Sudden Cardiac Death in Biventricular Arrhythmogenic Cardiomyopathy: A New Undescribed Variant of the MYH6 Gene

Round 1

Reviewer 1 Report

The study describes the case of a patient, who was diagnosed with biventricular arrhythmogenic cardiomyopathy and was found to be bearing a frameshift mutation in the MYH6 gene. This is a novel association. MYH6 mutations have not been implicated in the pathogenesis of ACM before. I have the following comments:

Given the predominant LV involvement (and the genetics result), could the diagnosis be that of dilated cardiomyopathy as opposed to ACM?

Since further family members declined genetic testing, it is premature to establish pathogenecity of the variant on the basis of the proband and her daughter only. In such cases, functional characterization of the variant is necessary prior to attributing the disease to this mutation. I suggest the authors express the variant in a cellular system and investigate if it causes abnormalities (such as protein distribution changes) characteristic of ACM.

Was in silico analysis of the variant performed?

What disease are similar variants in MYH6 reported to underlie?

 

Author Response

Please see the attachment. Thank you.

Author Response File: Author Response.pdf

Reviewer 2 Report

In the manuscript 'Sudden Cardiac Death in Biventricular Arrhythmogenic Cardiomyopathy: a new undescribed variant of the MYH6 gene' submitted by Pedro Garcia Bras and coworkers to Cardiogenetics, the authors have identified a novel MYH6 mutation in patients suffered by SCD / SCA. The manuscript is interesting and is about an interesting case. However, the introduction needs extensions and also some others parts of this manuscripts should be changed.

1.) Please add a OMIM identifier for ACM / ALVC ...

2.) The genetic background of ACM should be explained including relevant references. A good starting point would be the following review article: Insights into genetics and pathophysiology of arrhythmogenic cardiomyopathy. Explain that the majority of ACM patients carry mutations in genes encoding for desmosomal proteins and that in addition patients can carry mutations in other non-desmosomal genes. Because MYH6 is a non-desmosomal sarcomere encoding gene, other relevant non-desmosomal genes like DES, ILK, LEMD2, PLN, TMEM43 should be discussed including relevant references. Especially for patients carrying DES variants several different groups have identified different mutations (e.g. DES-p.A120D, DES-p.L115I or DES-p.E401D) in patients with ACM. Do your patients carry rare variants in one of these genes? If not compare the phenotype of your patients for example with DES mutation carryiers presenting ACM / ALVC.
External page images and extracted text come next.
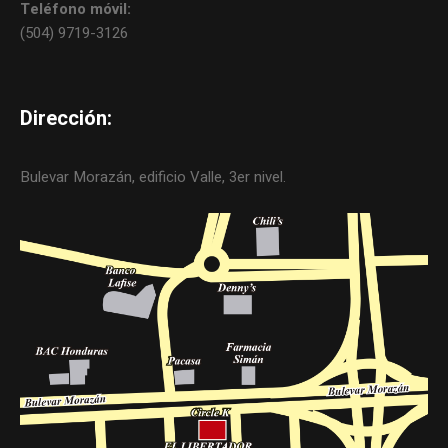
Teléfono móvil:
(504) 9719-3126
Dirección:
Bulevar Morazán, edificio Valle, 3er nivel.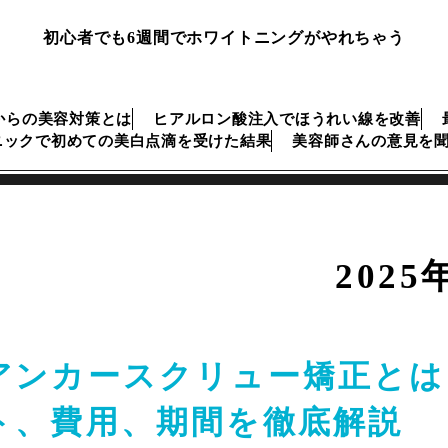
初心者でも6週間でホワイトニングがやれちゃう
からの美容対策とは
ヒアルロン酸注入でほうれい線を改善
ニックで初めての美白点滴を受けた結果
美容師さんの意見を
2025
アンカースクリュー矯正とは
ト、費用、期間を徹底解説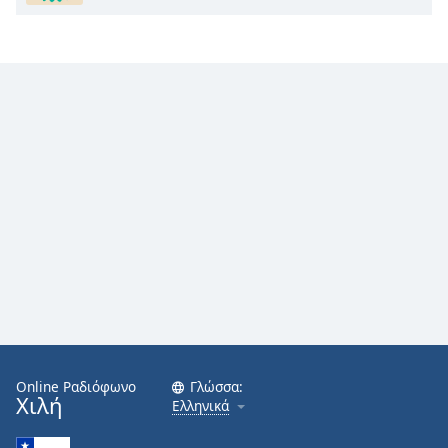
Online Ραδιόφωνο
Γλώσσα:
Χιλή
Ελληνικά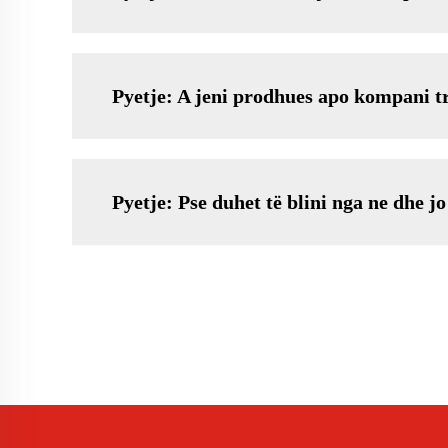
Pyetje: A jeni prodhues apo kompani t
Pyetje: Pse duhet të blini nga ne dhe jo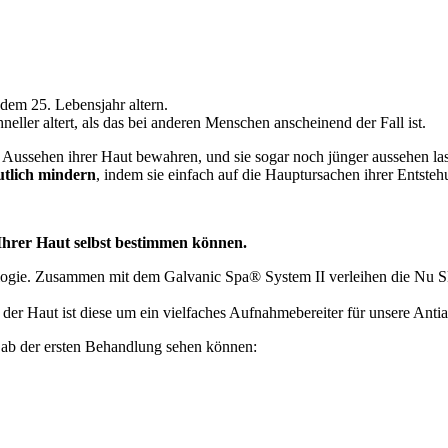
dem 25. Lebensjahr altern.
ller altert, als das bei anderen Menschen anscheinend der Fall ist.
che Aussehen ihrer Haut bewahren, und sie sogar noch jünger aussehen 
utlich mindern
, indem sie einfach auf die Hauptursachen ihrer Entstehu
Ihrer Haut selbst bestimmen können.
gie. Zusammen mit dem Galvanic Spa® System II verleihen die Nu Skin
er Haut ist diese um ein vielfaches Aufnahmebereiter für unsere Anti
e ab der ersten Behandlung sehen können: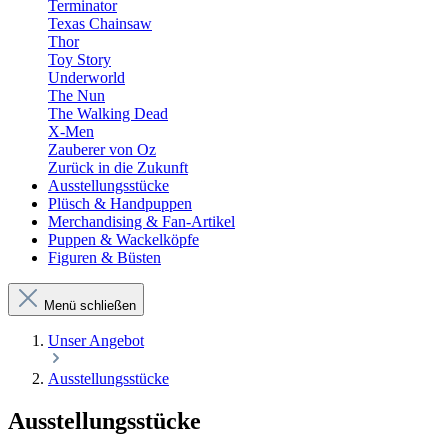
Terminator
Texas Chainsaw
Thor
Toy Story
Underworld
The Nun
The Walking Dead
X-Men
Zauberer von Oz
Zurück in die Zukunft
Ausstellungsstücke
Plüsch & Handpuppen
Merchandising & Fan-Artikel
Puppen & Wackelköpfe
Figuren & Büsten
Menü schließen
Unser Angebot
Ausstellungsstücke
Ausstellungsstücke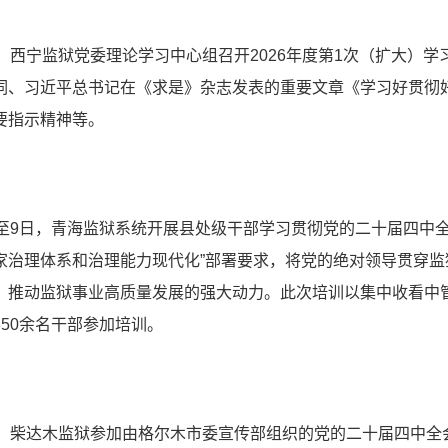
日，西宁监狱党委理论学习中心组召开2026年度第1次（扩大）
词、习近平总书记在《求是》杂志发表的重要文章《学习好贯彻好
要指示精神等。
日至9日，青海监狱系统开展县处级干部学习贯彻党的二十届四中
家治理体系和治理能力现代化”部署要求，将党的绝对领导贯穿
、推动监狱事业高质量发展的强大动力。此次培训以集中收看中
350余名干部参加培训。
日，柴达木监狱参加由格尔木市委宣传部组织的党的二十届四中全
3.) Please prepare a figure showing the sequencing results of your patients.

4.) Could you shortly introduce the function of MYH6 in cardiomyocytes?

5.) Are different other families known carrying premature stop codons in MYH6 presenting a similar phenotype. Please include relevant references.

6.) Are animal models or cell culture models known for MYH6 mutations? Please discuss.

In summary, I suggest a major revision where the authors should improve the introduction explaining in more detail the genetic background of ACM / ALVC. Although, the authors have not presented any functional data, I think that this manuscript can be fixed for example by presenting the genetic detailed NGS / Sanger sequencing data and a broader discuss of similar cases. Also other genptypes leading to ACM / ALVC like e.g. DES mutations should be discussed by the authors. 

Good luck with the revision. 

Author Response

Please see the attachment. Thank you.

Author Response File: Author Response.pdf

Round 2

Reviewer 1 Report

The authors have significantly altered their manuscript to address all the comments I raised in my first review. I have no further comments. I believe that in its current format the manuscript does merit publication. 

Reviewer 2 Report

Congratulations! The authors have improved their manuscript. 

Mino corrections might be necessary.